The Ratio Test states that for a series \(\sum a_k\), the limit as \(k\to\infty\) of \(\left|\frac{a_{k+1}}{a_k}\right|\) can be used to determine the series' convergence. If the limit is less than 1, the series converges; if the limit is greater than 1, the series diverges; and if the limit equals 1, the test is inconclusive. Let \(a_k = (2x)^k\) for our given power series. Then, we will find the limit as \(k \to \infty\) of \(\left|\frac{a_{k+1}}{a_k}\right|\): $$\lim_{k\to\infty} \left|\frac{(2x)^{k+1}}{(2x)^k}\right| = \lim_{k\to\infty} \left|\frac{2x(2x)^k}{(2x)^k}\right| = |2x|$$ Now we want the limit to be less than 1 for convergence: $$|2x| < 1$$ Solving for x, we get the following: $$-\frac{1}{2} < x < \frac{1}{2}$$ The radius of convergence is half the length of this interval, which is \(\frac{1}{2}\).

We will now test the endpoints to determine the interval of convergence. The endpoints are \(x = -\frac{1}{2}\) and \(x = \frac{1}{2}\). 1. Check the endpoint \(x = -\frac{1}{2}\): $$\sum(2(-\frac{1}{2}))^k = \sum (-1)^k$$ This is an alternating series that does not approach zero as \(k \to \infty\). Therefore, it diverges by the Divergence Test. 2. Check the endpoint \(x = \frac{1}{2}\): $$\sum(2(\frac{1}{2}))^k = \sum 1^k = \sum 1$$ This is a series of constant terms, which diverges.

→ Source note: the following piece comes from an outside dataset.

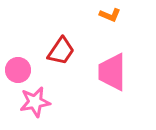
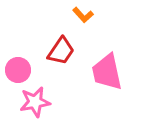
orange L-shape: moved 27 px left; rotated 25 degrees clockwise
pink trapezoid: moved 5 px left; rotated 12 degrees counterclockwise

Having analyzed the endpoints, we can now state the interval of convergence for the original power series. Since neither endpoint resulted in a convergent series, we have: $$-\frac{1}{2} < x < \frac{1}{2}$$ The interval of convergence is \((-\frac{1}{2}, \frac{1}{2})\), and the radius of convergence is \(\frac{1}{2}\).